Many Smart City displays were at DistribuTECH 2018. The photo of an AT&T kiosk shows a 3D city-street model with conceptual graphic trajectories of many smart devices communicating wirelessly to their antennas. This sort of 3D analysis is necessary for wireless propagation modeling for placing microcell and small antennas. Mobile LiDAR is a perfect solution for data needed in 3D modeling and analysis, and for preparation of design, construction and permitting data.

Michael Baker extracts many forms of utility and roadway network details from our LiDAR point clouds and exports data directly into utility pole analysis, as well as various CAD, GIS and Asset Management applications. We also collect and model aerial electrical distribution and meter services. We measure anything attached to the pole or visible on the ground like road and sidewalk conditions, curbs and gutters, signage or pavement markings, or other visible utilities in the right-of-way. This data is used in planning and designing the many networks to serve a community.
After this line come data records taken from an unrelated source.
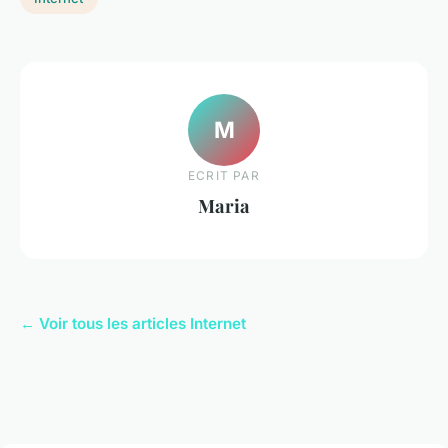
M
ECRIT PAR
Maria
← Voir tous les articles Internet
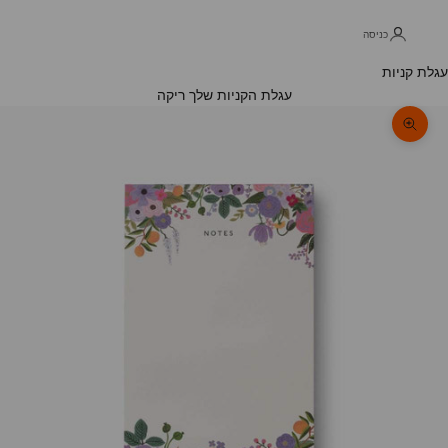
כניסה
עגלת קניות
עגלת הקניות שלך ריקה
תקריב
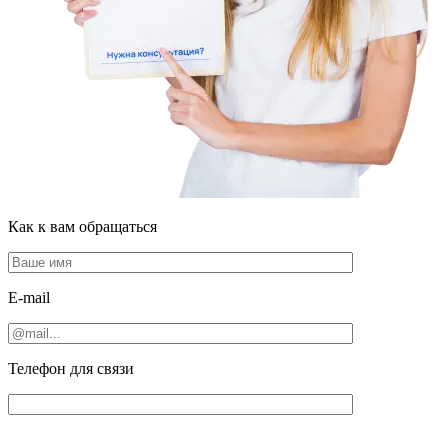
Как к вам обращаться
E-mail
Телефон для связи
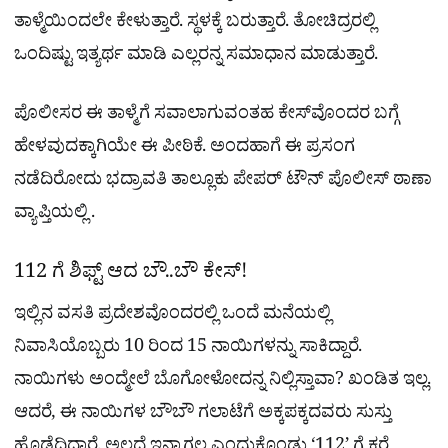
ತಾಳ್ಮೆಯಿಂದಲೇ ಕೇಳುತ್ತಾರೆ. ಸ್ಥಳಕ್ಕೆ ಬರುತ್ತಾರೆ. ತೋಚಿದ್ರರಲ್ಲಿ
ಒಂದಿಷ್ಟು ಇತ್ಯರ್ಥ ಮಾಡಿ ಎಲ್ಲರನ್ನ ಸಮಾಧಾನ ಮಾಡುತ್ತಾರೆ.
ಪೊಲೀಸರ ಈ ತಾಳ್ಮೆಗೆ ಸವಾಲಾಗುವಂತಹ ಕೇಸ್​ವೊಂದರ ಬಗ್ಗೆ
ಹೇಳವುದಕ್ಕಾಗಿಯೇ ಈ ಪೀಠಿಕೆ. ಅಂದಹಾಗೆ ಈ ಪ್ರಸಂಗ
ನಡೆದಿರೋದು ಭದ್ರಾವತಿ ತಾಲ್ಲೂಕು ಪೇಪರ್ ಟೌನ್ ಪೊಲೀಸ್ ಠಾಣಾ
ವ್ಯಾಪ್ತಿಯಲ್ಲಿ .
112 ಗೆ ಶಿಫ್ಟ್​ ಆದ ಬೌ..ಬೌ ಕೇಸ್!
ಇಲ್ಲಿನ ವಸತಿ ಪ್ರದೇಶವೊಂದರಲ್ಲಿ ಒಂದೆ ಮನೆಯಲ್ಲಿ
ನಿವಾಸಿಯೊಬ್ಬರು 10 ರಿಂದ 15 ನಾಯಿಗಳನ್ನು ಸಾಕಿದ್ದಾರೆ.
ನಾಯಿಗಳು ಅಂದ್ಮೇಲೆ ಬೊಗೋಳೋದನ್ನ ನಿಲ್ಲಿಸ್ತಾವಾ? ಖಂಡಿತ ಇಲ್ಲ.
ಆದರೆ, ಈ ನಾಯಿಗಳ ಬೌಬೌ ಗಲಾಟೆಗೆ ಅಕ್ಕಪಕ್ಕದವರು ಸುಸ್ತು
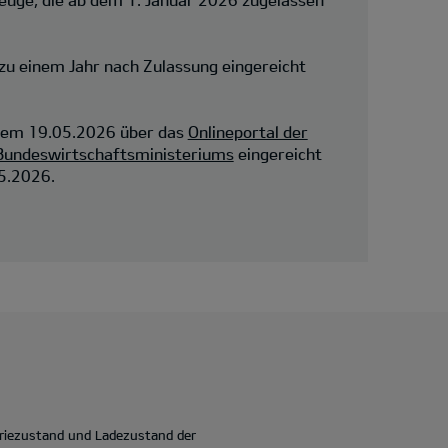
 zu einem Jahr nach Zulassung eingereicht
dem 19.05.2026 über das
Onlineportal der
 Bundeswirtschaftsministeriums
eingereicht
5.2026.
eriezustand und Ladezustand der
Stopping to overlook our Bay Area collection.
Michael Baker’s Mobile LiDAR vehicles have recently collected over 7,000 miles of roadway corridor covering nearly 3.5 Million metropolitan residents in the largest cities across the United States. Terrestrial-mobile LiDAR and spherical imagery is used to update maps, GIS data and 3D models to understand a city’s in situ conditions to support design and construction permitting. However, the same data can be used for a multitude of other societal purposes such as the implementation of complete streets, local transit planning, ADA compliance or similar programs.

Ultimately the collected LiDAR data helps serve a community with improved utility networks and other infrastructure. By using LiDAR, cities are creating better, safer, healthier communities in which to live and work. Better planning, design and construction is a great outcome. It’s smart, too.